The Trump administration’s handling of federal funds for farmers has left many confused and upset, with some Republicans among them. The administration’s executive order on environmental spending caused confusion about which programs would be affected and which wouldn’t. Despite the ruling against the White House, farmers have yet to see the promised USDA money in their accounts. This has led to frustration among farmers, even those who typically support Republican policies. Levendofsky and Westmoreland, two experts in the field, told DailyMail.com that they haven’t heard of any farmers receiving the funds despite the administration’s claims. The delay in receiving the funds is causing uncertainty and disappointment for many.

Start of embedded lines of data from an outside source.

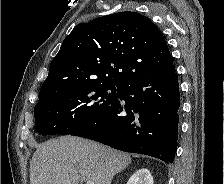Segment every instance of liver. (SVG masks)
I'll list each match as a JSON object with an SVG mask.
<instances>
[{
  "instance_id": "obj_1",
  "label": "liver",
  "mask_w": 224,
  "mask_h": 184,
  "mask_svg": "<svg viewBox=\"0 0 224 184\" xmlns=\"http://www.w3.org/2000/svg\"><path fill=\"white\" fill-rule=\"evenodd\" d=\"M130 155L82 138L63 136L39 146L30 162V184H111Z\"/></svg>"
}]
</instances>
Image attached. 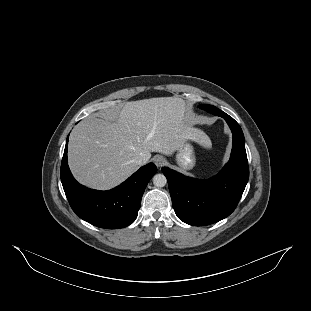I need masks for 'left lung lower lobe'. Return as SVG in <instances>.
Here are the masks:
<instances>
[{
  "mask_svg": "<svg viewBox=\"0 0 311 311\" xmlns=\"http://www.w3.org/2000/svg\"><path fill=\"white\" fill-rule=\"evenodd\" d=\"M220 116L232 131L233 147L229 162L216 176L198 180L162 168L176 215L193 226L209 225L229 216L237 207L249 178L242 129L223 111Z\"/></svg>",
  "mask_w": 311,
  "mask_h": 311,
  "instance_id": "obj_1",
  "label": "left lung lower lobe"
}]
</instances>
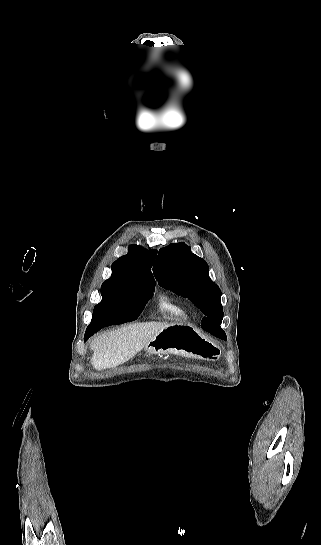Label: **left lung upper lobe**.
<instances>
[{"instance_id": "obj_1", "label": "left lung upper lobe", "mask_w": 321, "mask_h": 545, "mask_svg": "<svg viewBox=\"0 0 321 545\" xmlns=\"http://www.w3.org/2000/svg\"><path fill=\"white\" fill-rule=\"evenodd\" d=\"M153 272L160 286L187 297L201 310L202 323L209 315L223 317L221 290L209 278L207 263L185 243L161 248Z\"/></svg>"}]
</instances>
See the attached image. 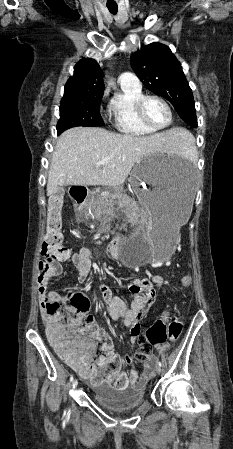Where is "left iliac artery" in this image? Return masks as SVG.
Wrapping results in <instances>:
<instances>
[{
  "instance_id": "1",
  "label": "left iliac artery",
  "mask_w": 233,
  "mask_h": 449,
  "mask_svg": "<svg viewBox=\"0 0 233 449\" xmlns=\"http://www.w3.org/2000/svg\"><path fill=\"white\" fill-rule=\"evenodd\" d=\"M158 364H159V366L160 367H162L163 365H162V363H161V361H158Z\"/></svg>"
}]
</instances>
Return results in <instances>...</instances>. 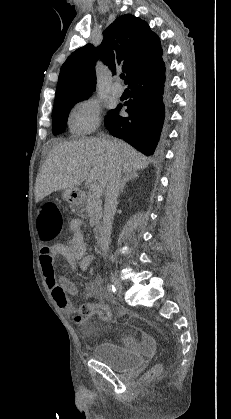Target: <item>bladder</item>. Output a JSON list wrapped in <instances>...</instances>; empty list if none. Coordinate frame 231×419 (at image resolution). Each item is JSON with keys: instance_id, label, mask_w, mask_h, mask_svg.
I'll use <instances>...</instances> for the list:
<instances>
[{"instance_id": "1", "label": "bladder", "mask_w": 231, "mask_h": 419, "mask_svg": "<svg viewBox=\"0 0 231 419\" xmlns=\"http://www.w3.org/2000/svg\"><path fill=\"white\" fill-rule=\"evenodd\" d=\"M92 357L108 365L117 372L125 373L138 368L144 363L142 354L134 353L109 341H102L95 345Z\"/></svg>"}]
</instances>
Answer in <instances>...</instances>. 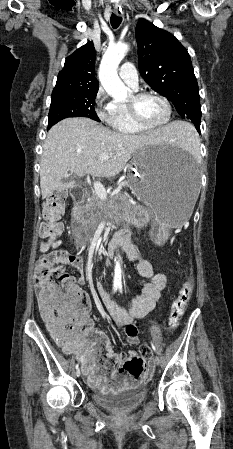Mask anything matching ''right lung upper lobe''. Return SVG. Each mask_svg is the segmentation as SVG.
Segmentation results:
<instances>
[{"label": "right lung upper lobe", "instance_id": "right-lung-upper-lobe-1", "mask_svg": "<svg viewBox=\"0 0 233 449\" xmlns=\"http://www.w3.org/2000/svg\"><path fill=\"white\" fill-rule=\"evenodd\" d=\"M95 57L92 42L67 57L52 94L98 91L99 83L94 75Z\"/></svg>", "mask_w": 233, "mask_h": 449}]
</instances>
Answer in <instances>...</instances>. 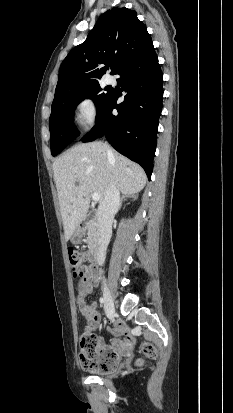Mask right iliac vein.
<instances>
[{
  "mask_svg": "<svg viewBox=\"0 0 233 413\" xmlns=\"http://www.w3.org/2000/svg\"><path fill=\"white\" fill-rule=\"evenodd\" d=\"M104 309L108 317H112L114 315L115 309L113 299L106 286L104 287Z\"/></svg>",
  "mask_w": 233,
  "mask_h": 413,
  "instance_id": "63e3f726",
  "label": "right iliac vein"
}]
</instances>
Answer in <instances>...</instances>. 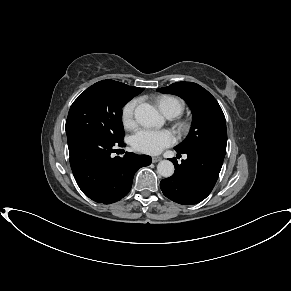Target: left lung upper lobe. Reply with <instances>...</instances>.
<instances>
[{
    "mask_svg": "<svg viewBox=\"0 0 291 291\" xmlns=\"http://www.w3.org/2000/svg\"><path fill=\"white\" fill-rule=\"evenodd\" d=\"M158 91L172 93L183 98L193 113V124L186 139L175 149L192 148L223 149L226 151V120L216 99L203 87L193 82L173 83Z\"/></svg>",
    "mask_w": 291,
    "mask_h": 291,
    "instance_id": "5c2ea615",
    "label": "left lung upper lobe"
}]
</instances>
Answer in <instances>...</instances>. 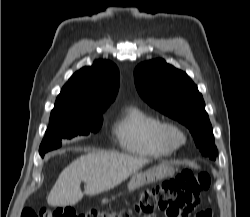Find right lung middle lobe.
I'll list each match as a JSON object with an SVG mask.
<instances>
[{"label":"right lung middle lobe","instance_id":"obj_1","mask_svg":"<svg viewBox=\"0 0 250 217\" xmlns=\"http://www.w3.org/2000/svg\"><path fill=\"white\" fill-rule=\"evenodd\" d=\"M103 112L50 120L45 137L39 148L40 155L43 157L46 152L59 148L61 146L60 140L62 139H71L78 135H88L90 132H97L103 122Z\"/></svg>","mask_w":250,"mask_h":217}]
</instances>
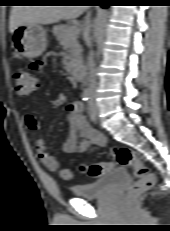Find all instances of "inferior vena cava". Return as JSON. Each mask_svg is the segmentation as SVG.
Returning <instances> with one entry per match:
<instances>
[{"label":"inferior vena cava","mask_w":170,"mask_h":231,"mask_svg":"<svg viewBox=\"0 0 170 231\" xmlns=\"http://www.w3.org/2000/svg\"><path fill=\"white\" fill-rule=\"evenodd\" d=\"M90 16L91 13L88 12L87 16L85 18V29L86 31H89L90 29ZM86 45L91 48L92 43L91 41L87 38L86 39ZM88 70H89V77H88V81H89V91L90 92H94L95 90V62H94V52L92 50H90L89 55H88Z\"/></svg>","instance_id":"inferior-vena-cava-1"}]
</instances>
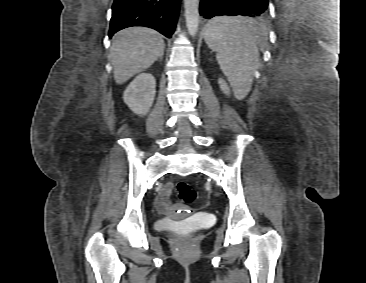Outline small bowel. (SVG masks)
Instances as JSON below:
<instances>
[{"instance_id":"1","label":"small bowel","mask_w":366,"mask_h":283,"mask_svg":"<svg viewBox=\"0 0 366 283\" xmlns=\"http://www.w3.org/2000/svg\"><path fill=\"white\" fill-rule=\"evenodd\" d=\"M172 190V183H167L160 191V200L157 205L160 210H165L169 207L168 198Z\"/></svg>"}]
</instances>
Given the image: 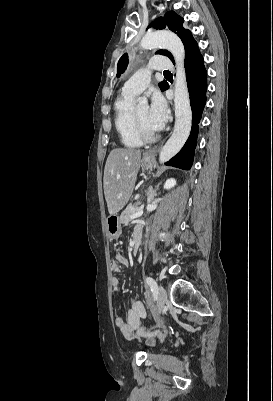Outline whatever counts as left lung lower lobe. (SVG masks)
Segmentation results:
<instances>
[{"label":"left lung lower lobe","instance_id":"1","mask_svg":"<svg viewBox=\"0 0 273 401\" xmlns=\"http://www.w3.org/2000/svg\"><path fill=\"white\" fill-rule=\"evenodd\" d=\"M185 70L190 104L192 108L191 133L182 150L174 156L166 165L188 170L191 168L194 157V150L197 143V136L202 111L206 103L207 71L204 67L203 57L199 52L196 42L192 43L185 50ZM174 63V60H173ZM168 84L164 90L168 89Z\"/></svg>","mask_w":273,"mask_h":401}]
</instances>
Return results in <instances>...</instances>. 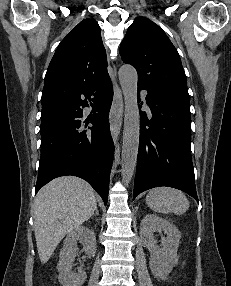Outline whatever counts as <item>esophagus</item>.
<instances>
[{
	"label": "esophagus",
	"mask_w": 231,
	"mask_h": 286,
	"mask_svg": "<svg viewBox=\"0 0 231 286\" xmlns=\"http://www.w3.org/2000/svg\"><path fill=\"white\" fill-rule=\"evenodd\" d=\"M114 74L116 76V66H114ZM123 113V97L117 82L114 86V97L110 112V130L114 143L117 142L120 135Z\"/></svg>",
	"instance_id": "1"
}]
</instances>
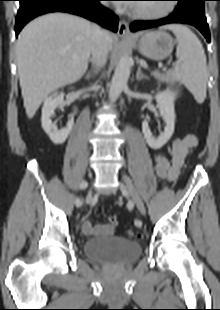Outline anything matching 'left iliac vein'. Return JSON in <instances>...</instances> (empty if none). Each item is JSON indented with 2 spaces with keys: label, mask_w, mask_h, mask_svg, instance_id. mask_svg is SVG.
I'll use <instances>...</instances> for the list:
<instances>
[{
  "label": "left iliac vein",
  "mask_w": 220,
  "mask_h": 310,
  "mask_svg": "<svg viewBox=\"0 0 220 310\" xmlns=\"http://www.w3.org/2000/svg\"><path fill=\"white\" fill-rule=\"evenodd\" d=\"M122 178H123V181L125 183L126 189L129 193L130 197L132 198V200L136 204L137 208L140 210L141 213L145 214V208H144L143 201H142L137 189L135 188L132 180L127 175H125L124 173H122Z\"/></svg>",
  "instance_id": "4c4485c4"
}]
</instances>
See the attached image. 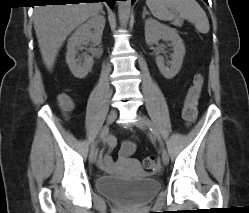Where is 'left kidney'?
<instances>
[{"label": "left kidney", "mask_w": 249, "mask_h": 213, "mask_svg": "<svg viewBox=\"0 0 249 213\" xmlns=\"http://www.w3.org/2000/svg\"><path fill=\"white\" fill-rule=\"evenodd\" d=\"M160 39L171 41L173 54L171 55L170 67L165 65L162 56L156 57V64L161 74L166 79H172L180 71L184 55L185 45L174 28L149 18L145 21V40L148 45L157 43Z\"/></svg>", "instance_id": "left-kidney-1"}]
</instances>
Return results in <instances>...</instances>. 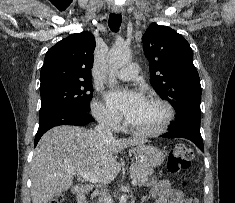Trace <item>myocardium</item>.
<instances>
[{"instance_id": "myocardium-1", "label": "myocardium", "mask_w": 235, "mask_h": 203, "mask_svg": "<svg viewBox=\"0 0 235 203\" xmlns=\"http://www.w3.org/2000/svg\"><path fill=\"white\" fill-rule=\"evenodd\" d=\"M146 100L149 102L157 103L163 107L165 114L161 123L157 127L152 129H141L133 126L130 122H127V128L131 132L140 136L153 137L161 135L165 133L171 125L175 115L174 109L168 101L160 97L151 96L148 97Z\"/></svg>"}]
</instances>
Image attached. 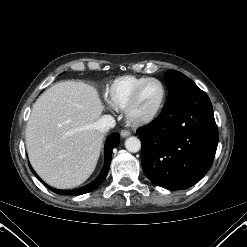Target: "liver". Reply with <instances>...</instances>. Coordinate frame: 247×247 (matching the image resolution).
<instances>
[{
	"mask_svg": "<svg viewBox=\"0 0 247 247\" xmlns=\"http://www.w3.org/2000/svg\"><path fill=\"white\" fill-rule=\"evenodd\" d=\"M103 106L97 90L86 83L60 82L33 105L26 127L32 167L49 185L69 189L93 173L103 142L95 123Z\"/></svg>",
	"mask_w": 247,
	"mask_h": 247,
	"instance_id": "6515ba94",
	"label": "liver"
}]
</instances>
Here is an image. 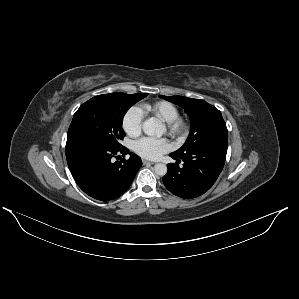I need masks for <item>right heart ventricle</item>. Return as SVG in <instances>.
<instances>
[{"mask_svg": "<svg viewBox=\"0 0 299 299\" xmlns=\"http://www.w3.org/2000/svg\"><path fill=\"white\" fill-rule=\"evenodd\" d=\"M143 110L164 123H169L179 117L176 106L166 101L144 104Z\"/></svg>", "mask_w": 299, "mask_h": 299, "instance_id": "obj_1", "label": "right heart ventricle"}]
</instances>
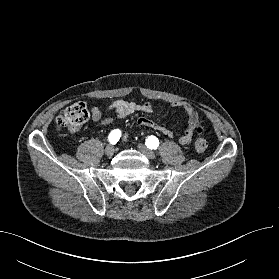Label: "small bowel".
<instances>
[{
    "label": "small bowel",
    "instance_id": "c3829d8e",
    "mask_svg": "<svg viewBox=\"0 0 279 279\" xmlns=\"http://www.w3.org/2000/svg\"><path fill=\"white\" fill-rule=\"evenodd\" d=\"M172 107L183 110L187 116V127L182 135L177 139L182 145L189 144L202 120L199 117L197 109L188 102L185 101H174L171 103ZM108 111L113 113V116L104 117L102 111L98 107L91 109V118L96 125L105 126L113 123L115 119L125 118L135 112H144L152 114L155 111V106L152 102L137 103L126 100H115L108 106ZM137 126H143L151 128L159 133H162L170 138H174V134L167 127L154 122L148 118L141 117L136 122ZM127 137L125 136L124 139Z\"/></svg>",
    "mask_w": 279,
    "mask_h": 279
}]
</instances>
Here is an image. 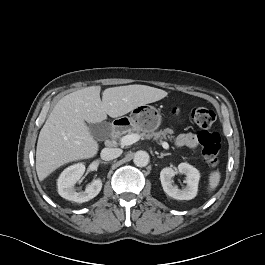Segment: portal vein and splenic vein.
Wrapping results in <instances>:
<instances>
[{
	"mask_svg": "<svg viewBox=\"0 0 265 265\" xmlns=\"http://www.w3.org/2000/svg\"><path fill=\"white\" fill-rule=\"evenodd\" d=\"M139 139H140V135H138V134H129V135L123 136L120 139V144L122 146H129V145H132L135 142H137ZM161 145H162V147L164 149H169V144L167 142L163 141V142H161Z\"/></svg>",
	"mask_w": 265,
	"mask_h": 265,
	"instance_id": "1",
	"label": "portal vein and splenic vein"
}]
</instances>
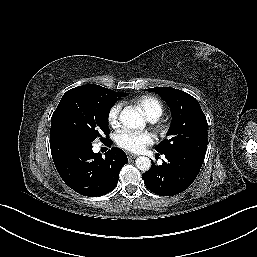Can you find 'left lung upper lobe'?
Instances as JSON below:
<instances>
[{
  "instance_id": "5c2ea615",
  "label": "left lung upper lobe",
  "mask_w": 257,
  "mask_h": 257,
  "mask_svg": "<svg viewBox=\"0 0 257 257\" xmlns=\"http://www.w3.org/2000/svg\"><path fill=\"white\" fill-rule=\"evenodd\" d=\"M147 90L160 94L172 112L168 138L155 149L161 154L184 152L205 157L208 125L198 101L190 94L171 87Z\"/></svg>"
}]
</instances>
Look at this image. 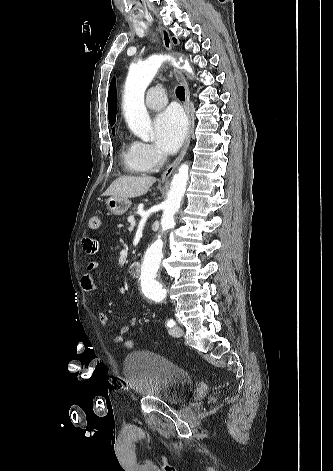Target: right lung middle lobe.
<instances>
[{
    "mask_svg": "<svg viewBox=\"0 0 333 471\" xmlns=\"http://www.w3.org/2000/svg\"><path fill=\"white\" fill-rule=\"evenodd\" d=\"M112 132H113V134H114V133H115V130H113Z\"/></svg>",
    "mask_w": 333,
    "mask_h": 471,
    "instance_id": "dd1d6c3e",
    "label": "right lung middle lobe"
}]
</instances>
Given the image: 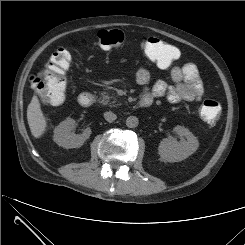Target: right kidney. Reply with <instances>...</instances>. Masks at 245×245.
<instances>
[{
    "instance_id": "ca27d5eb",
    "label": "right kidney",
    "mask_w": 245,
    "mask_h": 245,
    "mask_svg": "<svg viewBox=\"0 0 245 245\" xmlns=\"http://www.w3.org/2000/svg\"><path fill=\"white\" fill-rule=\"evenodd\" d=\"M77 127L75 120L68 118L61 122L54 130L53 140L61 147L79 148L90 137L91 129L87 127L82 134H75L74 130Z\"/></svg>"
}]
</instances>
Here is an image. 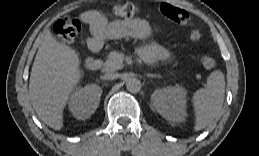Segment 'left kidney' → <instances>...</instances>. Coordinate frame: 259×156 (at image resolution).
Segmentation results:
<instances>
[{
  "label": "left kidney",
  "mask_w": 259,
  "mask_h": 156,
  "mask_svg": "<svg viewBox=\"0 0 259 156\" xmlns=\"http://www.w3.org/2000/svg\"><path fill=\"white\" fill-rule=\"evenodd\" d=\"M186 94V89L179 85L157 89L151 95V104L166 120L183 122L186 118Z\"/></svg>",
  "instance_id": "left-kidney-1"
}]
</instances>
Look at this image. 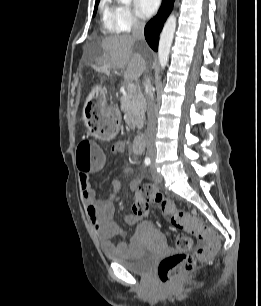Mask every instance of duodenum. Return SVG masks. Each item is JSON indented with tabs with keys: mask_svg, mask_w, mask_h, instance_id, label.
<instances>
[{
	"mask_svg": "<svg viewBox=\"0 0 261 306\" xmlns=\"http://www.w3.org/2000/svg\"><path fill=\"white\" fill-rule=\"evenodd\" d=\"M145 148V135L140 134L134 138L132 142V149L134 153H141Z\"/></svg>",
	"mask_w": 261,
	"mask_h": 306,
	"instance_id": "410a0bca",
	"label": "duodenum"
}]
</instances>
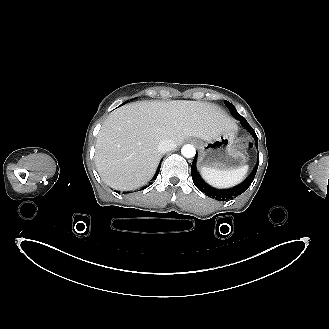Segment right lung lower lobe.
Returning <instances> with one entry per match:
<instances>
[{"mask_svg": "<svg viewBox=\"0 0 329 329\" xmlns=\"http://www.w3.org/2000/svg\"><path fill=\"white\" fill-rule=\"evenodd\" d=\"M159 170H160V168H158V170H157V172H156L154 178L157 177V175H158V173H159Z\"/></svg>", "mask_w": 329, "mask_h": 329, "instance_id": "1", "label": "right lung lower lobe"}]
</instances>
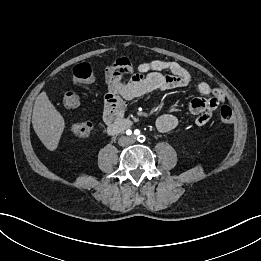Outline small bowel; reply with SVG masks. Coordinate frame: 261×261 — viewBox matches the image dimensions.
I'll return each instance as SVG.
<instances>
[{
  "label": "small bowel",
  "instance_id": "obj_1",
  "mask_svg": "<svg viewBox=\"0 0 261 261\" xmlns=\"http://www.w3.org/2000/svg\"><path fill=\"white\" fill-rule=\"evenodd\" d=\"M131 68L121 65L117 60L106 68L104 120L107 125L122 120L128 103L153 91L172 90L188 87L193 78L188 70L175 61L152 60L137 67V72L128 81ZM199 97L189 103L191 113L196 115L194 126H203L209 122L214 110L225 100L223 91L210 86L207 82L196 83ZM175 115L163 114L156 119L155 125L160 132H168L178 126Z\"/></svg>",
  "mask_w": 261,
  "mask_h": 261
}]
</instances>
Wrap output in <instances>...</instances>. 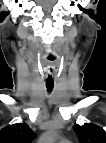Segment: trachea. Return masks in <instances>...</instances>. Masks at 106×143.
Instances as JSON below:
<instances>
[{
	"label": "trachea",
	"mask_w": 106,
	"mask_h": 143,
	"mask_svg": "<svg viewBox=\"0 0 106 143\" xmlns=\"http://www.w3.org/2000/svg\"><path fill=\"white\" fill-rule=\"evenodd\" d=\"M53 87H54V83L52 84L46 83V88L49 92L52 91Z\"/></svg>",
	"instance_id": "obj_1"
}]
</instances>
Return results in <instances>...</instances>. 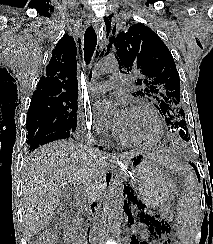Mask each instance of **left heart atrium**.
I'll list each match as a JSON object with an SVG mask.
<instances>
[{
	"label": "left heart atrium",
	"mask_w": 213,
	"mask_h": 244,
	"mask_svg": "<svg viewBox=\"0 0 213 244\" xmlns=\"http://www.w3.org/2000/svg\"><path fill=\"white\" fill-rule=\"evenodd\" d=\"M112 107H115V111L113 115L109 117L108 114ZM94 109L98 119L116 132L125 124L130 113V110L123 104L114 103L113 101L105 99L95 101Z\"/></svg>",
	"instance_id": "1"
}]
</instances>
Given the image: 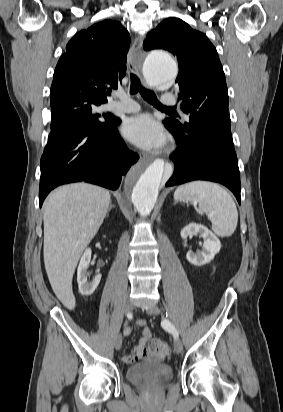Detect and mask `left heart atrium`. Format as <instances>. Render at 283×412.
Wrapping results in <instances>:
<instances>
[{
  "mask_svg": "<svg viewBox=\"0 0 283 412\" xmlns=\"http://www.w3.org/2000/svg\"><path fill=\"white\" fill-rule=\"evenodd\" d=\"M122 131L126 139L145 150L159 149L166 142L163 127L149 114L129 118L125 121Z\"/></svg>",
  "mask_w": 283,
  "mask_h": 412,
  "instance_id": "obj_1",
  "label": "left heart atrium"
}]
</instances>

The joint effort from President Donald Trump and Elon Musk to dismantle USAID has left thousands of farmers in the lurch. Many of them depend on USAID to buy their crops

An email from an unnamed source at the USDA reveals that despite court orders, funding for conservation and climate programs is still being withheld by the Trump administration. This has left some farmers, who tend to be Republican, frustrated and upset with the new administration. The data shows that farming-dependent counties overwhelmingly voted for Trump, leading to a lack of sympathy for their concerns from liberals and leftists. One Democrat at the table, Westmoreland, often finds herself as the only voice of dissent when discussing agricultural policy with her Republican colleagues. They previously believed that Trump would not target their funding and that it was unnecessary to eliminate government waste.

The proposed legislation to relocate the Food for Peace program under the USDA is gaining support from agricultural groups, who recognize its potential to ensure a steady market for US-grown commodities and provide food aid to vulnerable populations worldwide. This bill addresses the challenges faced by farmers relying on USAID business, offering them a new market and stability in their operations. The American Soybean Association (ASA) and the National Sorghum Producers (NSP) are among the groups supporting this initiative, recognizing its benefits for both farmers and those in need globally. By moving food aid programs under the USDA, the bill ensures the long-term success of these programs and provides a critical market for American sorghum farmers, enhancing their ability to contribute to global food security.